I am a beginner in assembler. I objdumped a file that validates a password entered through command line. One of its sections was the one below. I don't understand a thing of what the movs are copying into eax register. I am also using evans debugger. A general understanding of what is happening would help.
<fillpassword>:
804851d: 55 push ebp
804851e: 89 e5 mov ebp,esp
8048520: 8b 45 08 mov eax,DWORD PTR [ebp+0x8]
8048523: c6 00 53 mov BYTE PTR [eax],0x53
8048526: 8b 45 08 mov eax,DWORD PTR [ebp+0x8]
8048529: 83 c0 01 add eax,0x1
804852c: c6 00 30 mov BYTE PTR [eax],0x30
804852f: 8b 45 08 mov eax,DWORD PTR [ebp+0x8]
8048532: 83 c0 02 add eax,0x2
8048535: c6 00 52 mov BYTE PTR [eax],0x52
8048538: 8b 45 08 mov eax,DWORD PTR [ebp+0x8]
804853b: 83 c0 03 add eax,0x3
804853e: c6 00 50 mov BYTE PTR [eax],0x50
8048541: 8b 45 08 mov eax,DWORD PTR [ebp+0x8]
8048544: 83 c0 04 add eax,0x4
8048547: c6 00 52 mov BYTE PTR [eax],0x52
804854a: 8b 45 08 mov eax,DWORD PTR [ebp+0x8]
804854d: 83 c0 05 add eax,0x5
8048550: c6 00 33 mov BYTE PTR [eax],0x33
8048553: 8b 45 08 mov eax,DWORD PTR [ebp+0x8]
8048556: 83 c0 06 add eax,0x6
8048559: c6 00 53 mov BYTE PTR [eax],0x53
804855c: 8b 45 08 mov eax,DWORD PTR [ebp+0x8]

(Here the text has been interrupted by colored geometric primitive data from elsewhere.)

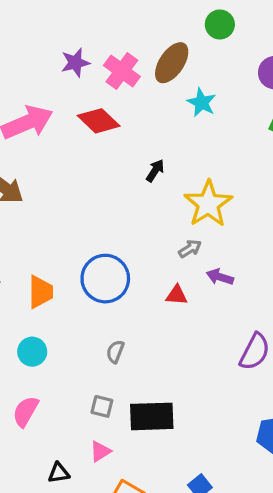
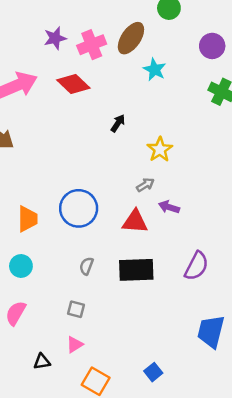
pink cross: (122, 71) -> (92, 45), turned 32
yellow star: (208, 204) -> (160, 149), size x0.7
red triangle: (177, 295) -> (135, 221), size x1.5
black rectangle: (152, 416) -> (136, 270), moved

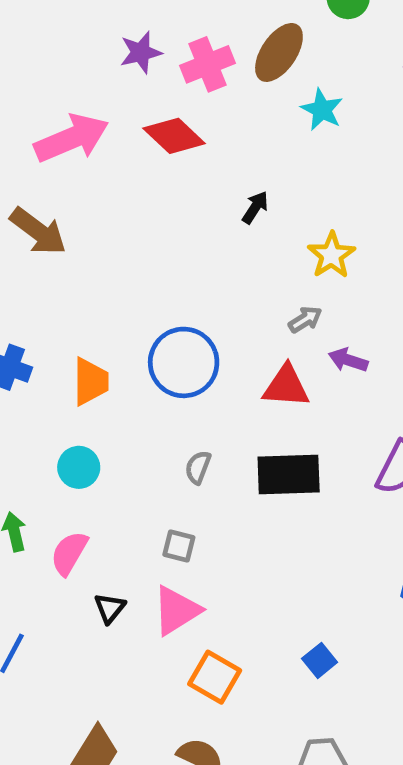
pink triangle: (75, 345) -> (176, 610), size x1.6
black triangle: (42, 362) -> (110, 608), moved, turned -42

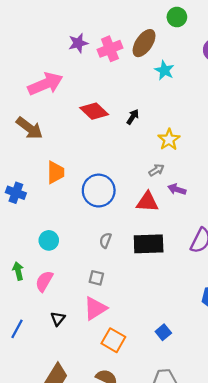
red diamond: (174, 136) -> (94, 111), moved
orange trapezoid: (91, 381) -> (56, 172), moved
black triangle: (110, 608) -> (58, 319), moved

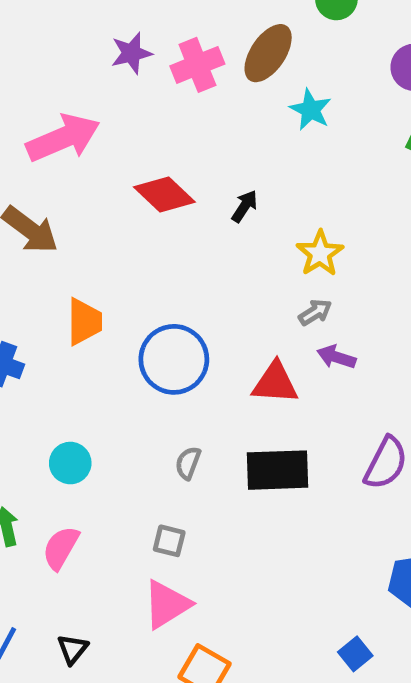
gray arrow: (156, 170) -> (315, 312), moved
black triangle: (58, 319) -> (73, 649), moved
blue square: (163, 332) -> (355, 654), moved

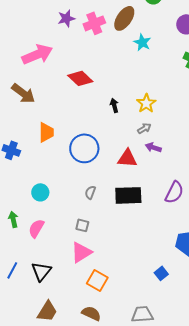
black arrow: (245, 206) -> (114, 105), moved, turned -48
black triangle: (73, 649) -> (41, 271), size x1.5

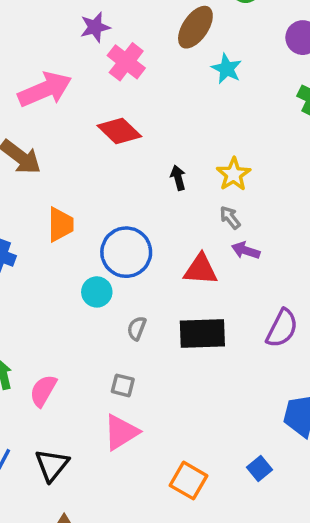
pink cross: (94, 23) -> (126, 62), moved, turned -30
gray arrow: (144, 128) -> (230, 218), turned -96
cyan circle: (40, 192) -> (97, 292), moved
orange square: (97, 280) -> (189, 481), moved

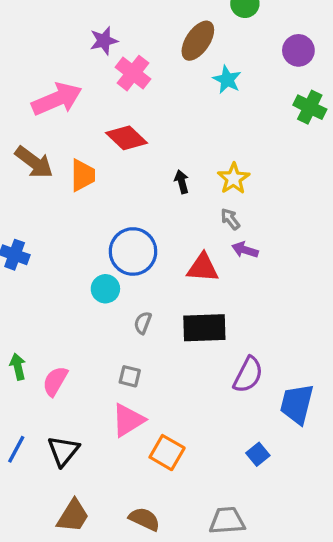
orange trapezoid: (60, 224) -> (83, 175), moved
purple semicircle: (282, 328) -> (248, 375), moved
orange square: (189, 481) -> (167, 453), moved

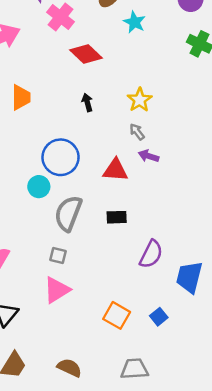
red diamond: (127, 138) -> (86, 54), moved
black arrow: (182, 182) -> (87, 102), moved
gray semicircle: (143, 323) -> (68, 213), size x2.0
black rectangle: (204, 328) -> (117, 217), size x0.6
orange square: (167, 453) -> (117, 315), moved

804855f: 83 c0 07 add eax,0x7
8048562: c6 00 34 mov BYTE PTR [eax],0x34
8048565: 8b 45 08 mov eax,DWORD PTR [ebp+0x8]
8048568: 83 c0 08 add eax,0x8
804856b: c6 00 00 mov BYTE PTR [eax],0x0
804856e: 5d pop ebp
804856f: c3 ret
EBP+0x8 looks like a parameter to a function call -- the address of a string area to write to. The code repeatedly loads this address to AX and increments it, then writes a hard-wired character to the location pointed to by AX, so that the net result is to store the string "S0RPR3S4" (0-delimited) to the address passed in EBP+0x8.
In C, it would look something like this:
void fillpassword(char *p)
{
p[0] = 'S';
p[1] = '0';
p[2] = 'R';
p[3] = 'P';
p[4] = 'R';
p[5] = '3';
p[6] = 'S';
p[7] = '4';
p[8] = '\0';
}
It's kind of an inefficient way to accomplish its task, and it looks to have been compiled without optimization (assuming it did start in C, or another higher-level language).